I have a script attached to a terrain that procedurally generates a forest that runs exponentially slowly as the area generated gets larger, from a reasonable 10 seconds total for 300 objects to an outlandish 10 minutes for 1700 objects. Putting the Instantiate call behind a simple stopwatch-print statement shows that it starts out at ~1ms for the first object and then climbs fairly consistently to 300ms. Probably irrelevant context: all of these objects use the same prefab (a 1500-vertex mesh) and they all need to have the same parent.
Why does Instantiate seem to run in On^3 or worse compared to the number of objects already instantiated? Is this an internal memory/gc issue? Is there a way to get Unity to manually flush the sort of object registry that could be causing this? Finally, is there a way to get the inbuilt profiler to work in edit mode?
Things I’ve tried: switching to new GameObject(), which seemed to have the exact same issue.
Edit: After more prying it is clear that the cause is the specific set of positions I’m giving the Instantiate call.

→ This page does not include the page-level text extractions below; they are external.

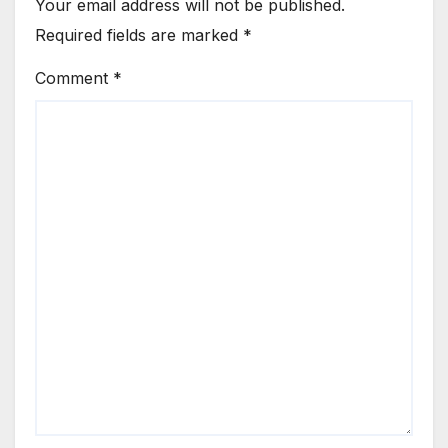
Your email address will not be published.
Required fields are marked
*
Comment
*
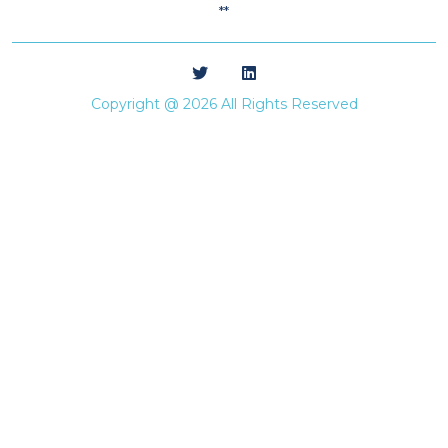
**
Copyright @ 2026 All Rights Reserved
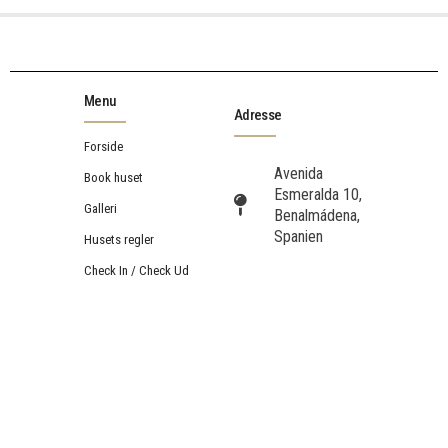
Menu
Adresse
Forside
Avenida
Book huset
Esmeralda 10,
Galleri
Benalmádena,
Spanien
Husets regler
Check In / Check Ud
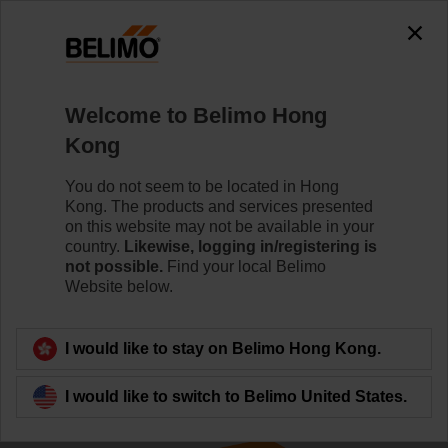
The exception is : javax.servlet.jsp.JspException: Problem
accessing the absolute URL
"https://www.belimo.com/hk/en_GB/~mgnlArea=cookies~".
java.io.IOException: Server returned HTTP response code: 500
for URL:
Welcome to Belimo Hong
https://www.belimo.com/hk/en_GB/~mgnlArea=cookies~
Kong
Home
Control Valves
Ball Valves
You do not seem to be located in Hong
Kong. The products and services presented
R665AO+SR24A-5
on this website may not be available in your
country.
Likewise, logging in/registering is
not possible.
Find your local Belimo
Website below.
Learn more
I would like to stay on Belimo Hong Kong.
I would like to switch to Belimo United States.
Back to product category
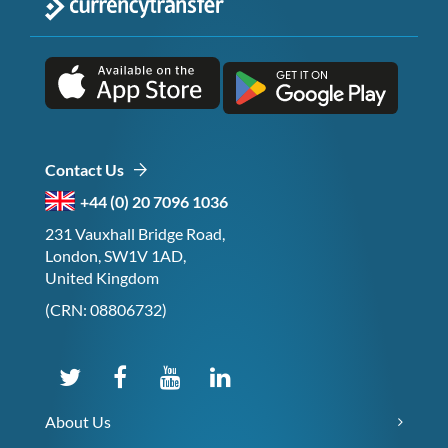
Contact Us
+44 (0) 20 7096 1036
231 Vauxhall Bridge Road,
London, SW1V 1AD,
United Kingdom
(CRN: 08806732)
About Us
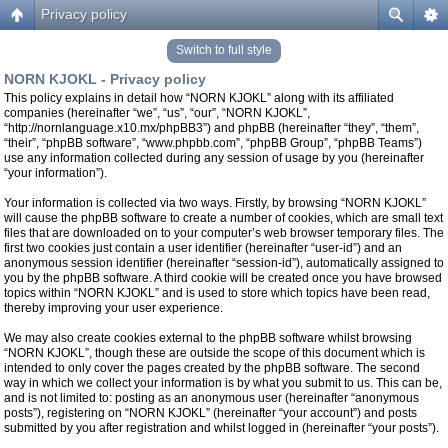
Privacy policy
Switch to full style
NORN KJOKL - Privacy policy
This policy explains in detail how “NORN KJOKL” along with its affiliated
companies (hereinafter “we”, “us”, “our”, “NORN KJOKL”,
“http://nornlanguage.x10.mx/phpBB3”) and phpBB (hereinafter “they”, “them”,
“their”, “phpBB software”, “www.phpbb.com”, “phpBB Group”, “phpBB Teams”)
use any information collected during any session of usage by you (hereinafter
“your information”).
Your information is collected via two ways. Firstly, by browsing “NORN KJOKL”
will cause the phpBB software to create a number of cookies, which are small text
files that are downloaded on to your computer’s web browser temporary files. The
first two cookies just contain a user identifier (hereinafter “user-id”) and an
anonymous session identifier (hereinafter “session-id”), automatically assigned to
you by the phpBB software. A third cookie will be created once you have browsed
topics within “NORN KJOKL” and is used to store which topics have been read,
thereby improving your user experience.
We may also create cookies external to the phpBB software whilst browsing
“NORN KJOKL”, though these are outside the scope of this document which is
intended to only cover the pages created by the phpBB software. The second
way in which we collect your information is by what you submit to us. This can be,
and is not limited to: posting as an anonymous user (hereinafter “anonymous
posts”), registering on “NORN KJOKL” (hereinafter “your account”) and posts
submitted by you after registration and whilst logged in (hereinafter “your posts”).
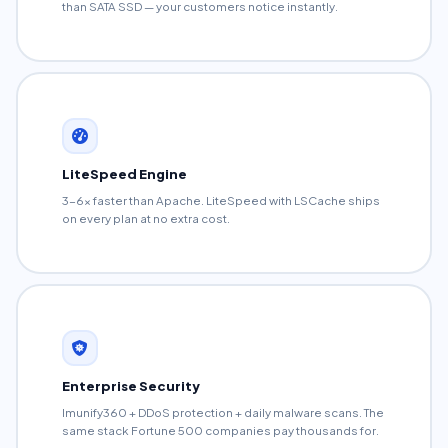
than SATA SSD — your customers notice instantly.
LiteSpeed Engine
3-6x faster than Apache. LiteSpeed with LSCache ships
on every plan at no extra cost.
Enterprise Security
Imunify360 + DDoS protection + daily malware scans. The
same stack Fortune 500 companies pay thousands for.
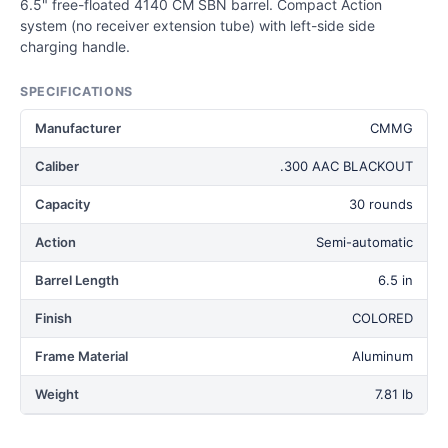
6.5" free-floated 4140 CM SBN barrel. Compact Action
system (no receiver extension tube) with left-side side
charging handle.
SPECIFICATIONS
Manufacturer
CMMG
Caliber
.300 AAC BLACKOUT
Capacity
30 rounds
Action
Semi-automatic
Barrel Length
6.5 in
Finish
COLORED
Frame Material
Aluminum
Weight
7.81 lb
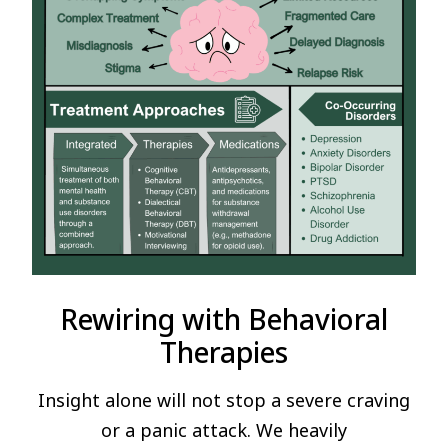
Rewiring with Behavioral
Therapies
Insight alone will not stop a severe craving
or a panic attack. We heavily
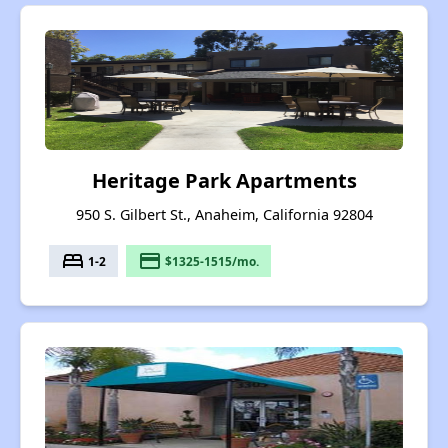
Heritage Park Apartments
950 S. Gilbert St., Anaheim, California 92804
bed
payment
1-2
$1325-1515/mo.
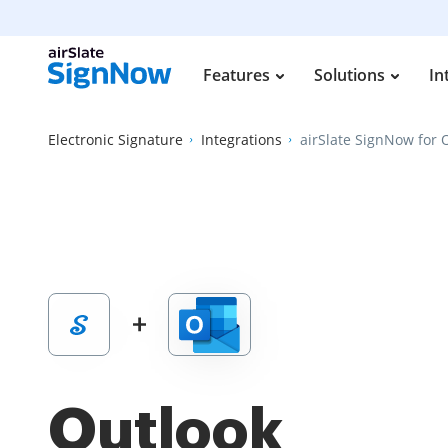
Features
Solutions
In
Electronic Signature
Integrations
airSlate SignNow for 
Outlook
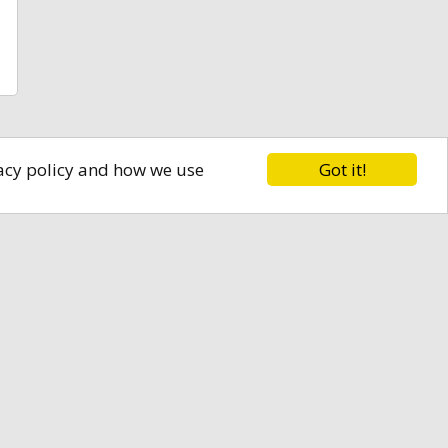
Got it!
vacy policy and how we use
ly.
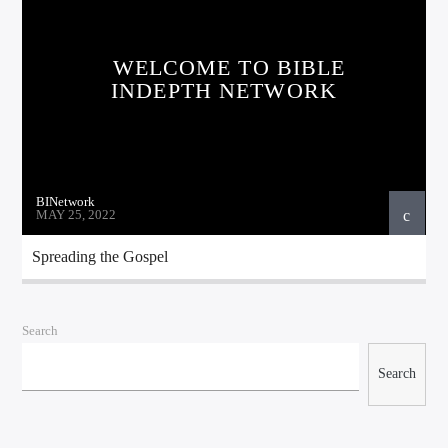
WELCOME TO BIBLE
INDEPTH NETWORK
BINetwork
MAY 25, 2022
Bible Indepth Radio
Spreading the Gospel
Search
Search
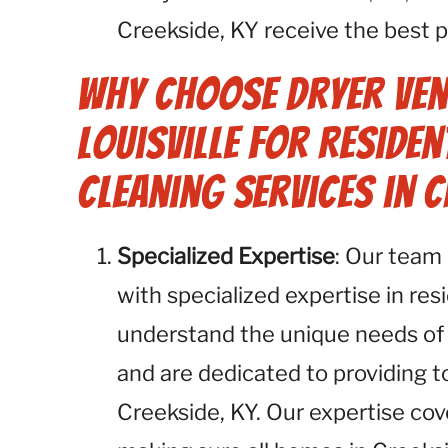
Creekside, KY receive the best p
Why Choose Dryer Ven
Louisville for Residen
Cleaning Services in C
Specialized Expertise
: Our team 
with specialized expertise in res
understand the unique needs of
and are dedicated to providing 
Creekside, KY. Our expertise cov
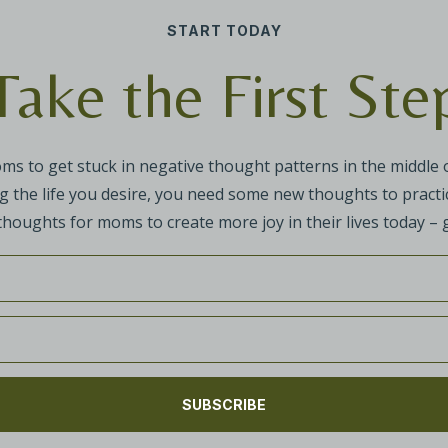
START TODAY
Take the First Ste
oms to get stuck in negative thought patterns in the middle
g the life you desire, you need some new thoughts to practic
 thoughts for moms to create more joy in their lives today – g
SUBSCRIBE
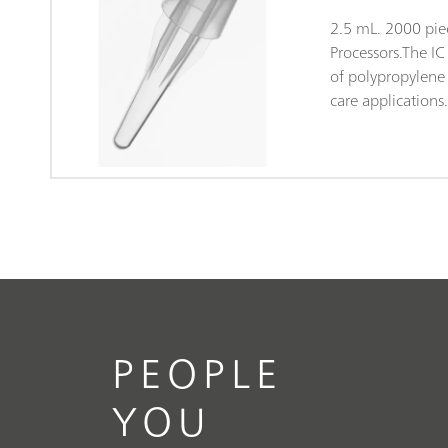
2.5 mL. 2000 pie
Processors.The I
of polypropylene (
care applications
packaging both ta
and clean-room 
Class 7, in accor
14644). This gua
of contamination
subjected to ran
anions and cation
PEOPLE
YOU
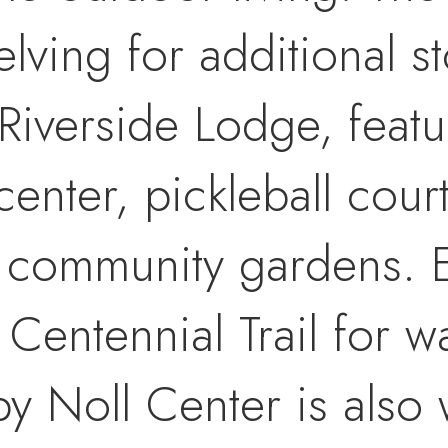
lving for additional st
 Riverside Lodge, featu
center, pickleball court
l community gardens. 
 Centennial Trail for w
y Noll Center is also 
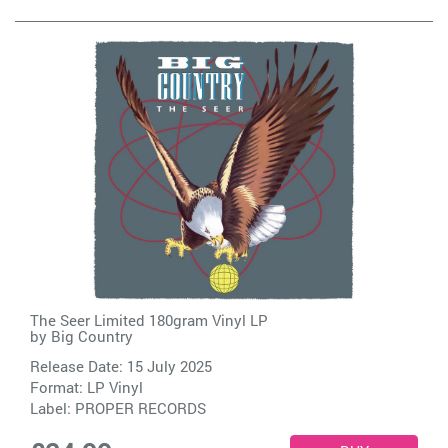
The Seer Limited 180gram Vinyl LP
by
Big Country
Release Date: 15 July 2025
Format: LP Vinyl
Label:
PROPER RECORDS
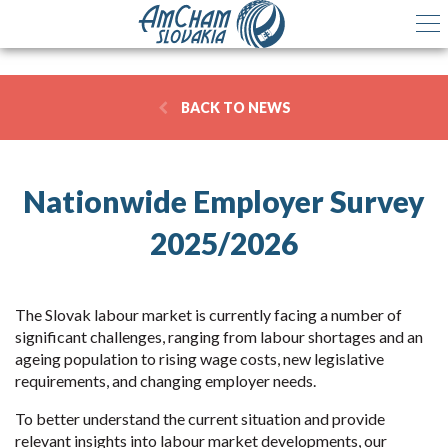
BACK TO NEWS
Nationwide Employer Survey
2025/2026
The Slovak labour market is currently facing a number of
significant challenges, ranging from labour shortages and an
ageing population to rising wage costs, new legislative
requirements, and changing employer needs.
To better understand the current situation and provide
relevant insights into labour market developments, our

Stopwatch stopwatch = new Stopwatch();
stopwatch.Start();
GameObject hex = Instantiate(hexPrefab, hexContainer);
stopwatch.Stop();
print("Instantiate took " + stopwatch.Elapsed);
stopwatch.Reset();
stopwatch.Start();
hex.transform.position = location;
stopwatch.Stop();
print("Moving and rotating took " + stopwatch.Elapsed);
In this code the Instantiate call itself continues getting slower after every call. Bizarrely, if the position change after the Instantiate call is commented out, then the Instantiate call continues at constant speed. I haven’t been able to reproduce this outside my own script yet. I will pry more in the next few days, but my only thoughts are that this could be caused by some sort of collision check or very consistent multithreading operation behind the scenes.